Find the CPU Multiplier
The key to Overclocking manually is to increase the clock speed. The way we’re going to do this is by finding the CPU multiplier.
The CPU multiplier uses the clock that’s in the motherboard and increases it based on the setting you input. What we’ll be doing here is carefully raising the multiplier. You do this by typing in a number or pressing + on your keyboard.
Go very slowly here and be patient. You’re going to have to check the speed increases gradually so that you don’t mess anything up. Also keep an eye to make sure that your clock speed isn’t jumping around erratically.
If clock speed jumping is a problem for you, we’ve got a standalone guide specifically for that.
There are multiple cores at play here as well, and increasing each one can improve your performance BUT this will also increase the temperature of your system and the hotter things get, the more unstable things become.
When you find a number you’re comfortable with, save the settings and reboot your system.

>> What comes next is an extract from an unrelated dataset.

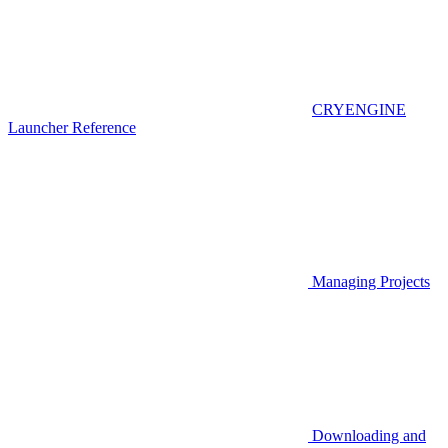
CRYENGINE
Launcher Reference
Managing Projects
Downloading and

From here, you should download 3DMark (here’s a link to 3DMark) and benchmark your system. This will show you how stable and how hot your system is getting as well as the speed of the clock that is running. It’s not just about the multiplier though, as you can only get so much out of this before frying your system.
Find the CPU Voltage
Elsewhere in the BIOS, we’re going to find the CPU voltage setting. At its default setting, it’s at 1.25 or Auto. You want to increase this very slowly and by tiny increments such as 1.3 to 1.4, any big jumps here could cause instability, so I wouldn’t bother with it.
By combining this with the previous CPU multiplier, you should start to see some results and you can easily end up with a system that runs almost two times as fast as it previously did in safe manner, resulting in some very noticeable and effective results.

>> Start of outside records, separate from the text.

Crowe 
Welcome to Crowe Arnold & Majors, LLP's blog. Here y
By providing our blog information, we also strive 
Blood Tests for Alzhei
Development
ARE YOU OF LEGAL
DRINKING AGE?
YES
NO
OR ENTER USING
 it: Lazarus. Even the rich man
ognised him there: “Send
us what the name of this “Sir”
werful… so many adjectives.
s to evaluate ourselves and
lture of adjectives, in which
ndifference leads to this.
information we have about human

Is Overclocking a CPU Worth It?
Overclocking is a risk that every PC gamer likely contemplates at some point in time during their time with a gaming ready rig, but the real question is if it is even worth it? This all depends on what your uses for the CPU will be.
For the casual gaming crowd, those who mostly enjoy indie games and/or games that have low graphical demand, then Overclocking your CPU isn’t necessary. If you’re trying to run graphically intensive AAA games on ultra-settings with features like ray tracing enabled, then overclocking your CPU might be beneficial.

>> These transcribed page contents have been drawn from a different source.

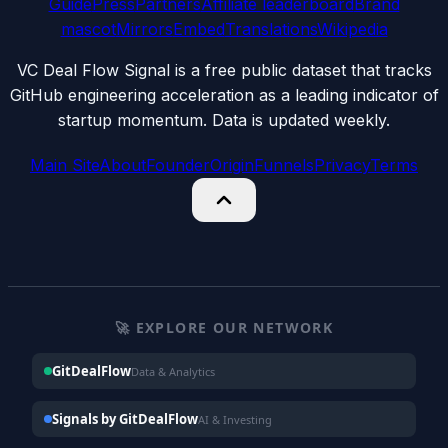
Guide
Press
Partners
Affiliate leaderboard
Brand
mascot
Mirrors
Embed
Translations
Wikipedia
VC Deal Flow Signal is a free public dataset that tracks
GitHub engineering acceleration as a leading indicator of
startup momentum. Data is updated weekly.
Main Site
About
Founder
Origin
Funnels
Privacy
Terms
🚀 EXPLORE OUR NETWORK
GitDealFlow
Data & Analytics
Signals by GitDealFlow
AI & Investing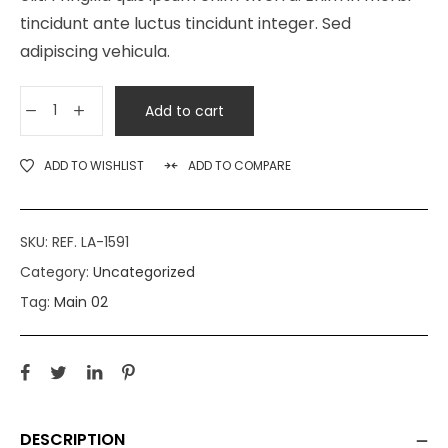
tincidunt ante luctus tincidunt integer. Sed
adipiscing vehicula.
Add to cart
ADD TO WISHLIST
ADD TO COMPARE
SKU:
REF. LA-1591
Category:
Uncategorized
Tag:
Main 02
DESCRIPTION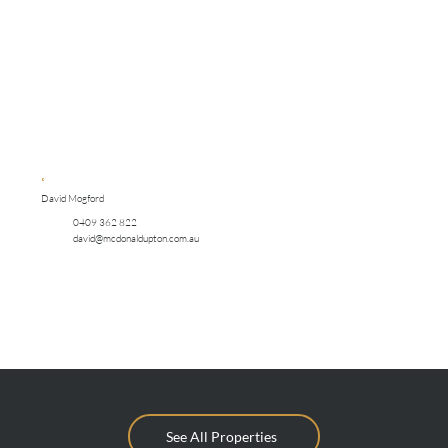
David Mogford
0409 362 822
david@mcdonaldupton.com.au
See All Properties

As long as you’re doing it in a safe manner, there’s no real risk in Overclocking your CPU. In terms of the benefits you can get, it’s not only going to speed up the startup rate for games, but you might also see reduced input lag as well as a boost in graphics, speed, loading times and more by Overclocking.
Is it a must to Overclock as a gamer though? Absolutely not. It’s really reserved for the people who just aren’t satisfied with “good enough”, they want the top-of-the-line gaming experience and they will be the ones to utilize Overclocking to squeeze out every drop of performance.
Overclocking is one of the most fun things to do when it comes to tinkering with the PC, as it can feel like a way to upgrade your system at the cost of exactly zero dollars.
The key is to make sure your system actually can handle the Overclocking and that you’re not tinkering with numbers that essentially will do nothing if your processor isn’t prepared to be Overclocked. Even small extra precautions (like higher-performing thermal paste) are a good idea here.
With some careful adjustments and the proper research in hand, Overclocking your CPU can have just as many benefits of you Overclocking your GPU. The two working in tandem together can create a system that will run far faster and give you more frames per second than the machine you thought you bought.